Each line from the one containing "neden bu kadar" through the final line of the records is to be repeated exactly, with no additions.

Start of PROVIDED INFORMATION

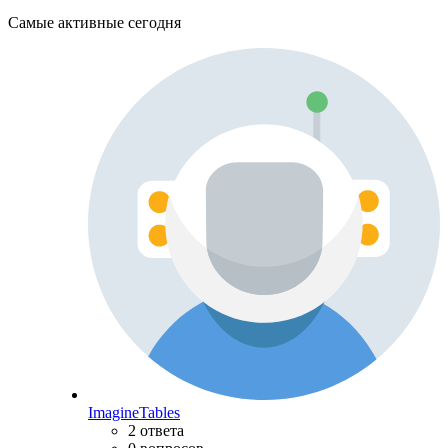
Самые активные сегодня
ImagineTables
2 ответа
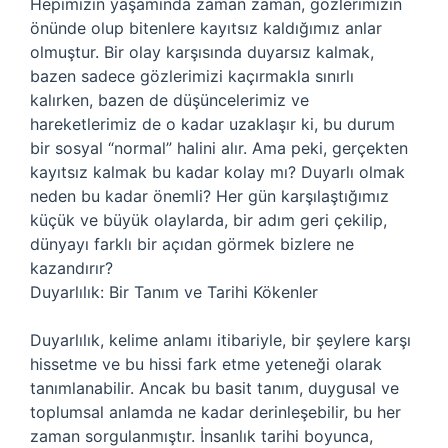
Hepimizin yaşamında zaman zaman, gözlerimizin
önünde olup bitenlere kayıtsız kaldığımız anlar
olmuştur. Bir olay karşısında duyarsız kalmak,
bazen sadece gözlerimizi kaçırmakla sınırlı
kalırken, bazen de düşüncelerimiz ve
hareketlerimiz de o kadar uzaklaşır ki, bu durum
bir sosyal “normal” halini alır. Ama peki, gerçekten
kayıtsız kalmak bu kadar kolay mı? Duyarlı olmak
neden bu kadar önemli? Her gün karşılaştığımız
küçük ve büyük olaylarda, bir adım geri çekilip,
dünyayı farklı bir açıdan görmek bizlere ne
kazandırır?
Duyarlılık: Bir Tanım ve Tarihi Kökenler
Duyarlılık, kelime anlamı itibariyle, bir şeylere karşı
hissetme ve bu hissi fark etme yeteneği olarak
tanımlanabilir. Ancak bu basit tanım, duygusal ve
toplumsal anlamda ne kadar derinleşebilir, bu her
zaman sorgulanmıştır. İnsanlık tarihi boyunca,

End of PROVIDED INFORMATION

__RESULT__
neden bu kadar önemli? Her gün karşılaştığımız
küçük ve büyük olaylarda, bir adım geri çekilip,
dünyayı farklı bir açıdan görmek bizlere ne
kazandırır?
Duyarlılık: Bir Tanım ve Tarihi Kökenler
Duyarlılık, kelime anlamı itibariyle, bir şeylere karşı
hissetme ve bu hissi fark etme yeteneği olarak
tanımlanabilir. Ancak bu basit tanım, duygusal ve
toplumsal anlamda ne kadar derinleşebilir, bu her
zaman sorgulanmıştır. İnsanlık tarihi boyunca,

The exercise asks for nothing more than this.